++++ Information shown ++++

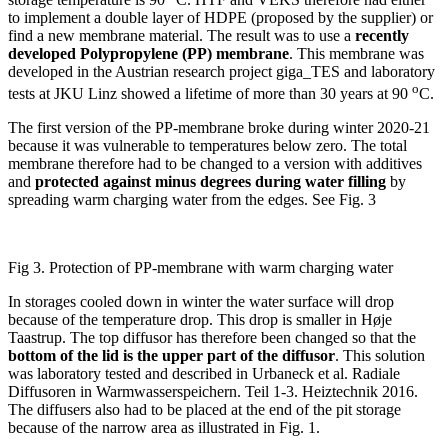
to implement a double layer of HDPE (proposed by the supplier) or
find a new membrane material. The result was to use a
recently
developed Polypropylene (PP) membrane
. This membrane was
developed in the Austrian research project giga_TES and laboratory
o
tests at JKU Linz showed a lifetime of more than 30 years at 90
C.
The first version of the PP-membrane broke during winter 2020-21
because it was vulnerable to temperatures below zero. The total
membrane therefore had to be changed to a version with additives
and
protected against minus degrees during water filling
by
spreading warm charging water from the edges. See Fig. 3
Fig 3. Protection of PP-membrane with warm charging water
In storages cooled down in winter the water surface will drop
because of the temperature drop. This drop is smaller in Høje
Taastrup. The top diffusor has therefore been changed so that the
bottom of the lid is the upper part of the diffusor
. This solution
was laboratory tested and described in Urbaneck et al. Radiale
Diffusoren in Warmwasserspeichern. Teil 1-3. Heiztechnik 2016.
The diffusers also had to be placed at the end of the pit storage
because of the narrow area as illustrated in Fig. 1.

++++

Problem to work on → Taking the line that contains "membrane therefore had" as the first, reproduce every line through the end of the entries exactly.

Your response →
membrane therefore had to be changed to a version with additives
and
protected against minus degrees during water filling
by
spreading warm charging water from the edges. See Fig. 3
Fig 3. Protection of PP-membrane with warm charging water
In storages cooled down in winter the water surface will drop
because of the temperature drop. This drop is smaller in Høje
Taastrup. The top diffusor has therefore been changed so that the
bottom of the lid is the upper part of the diffusor
. This solution
was laboratory tested and described in Urbaneck et al. Radiale
Diffusoren in Warmwasserspeichern. Teil 1-3. Heiztechnik 2016.
The diffusers also had to be placed at the end of the pit storage
because of the narrow area as illustrated in Fig. 1.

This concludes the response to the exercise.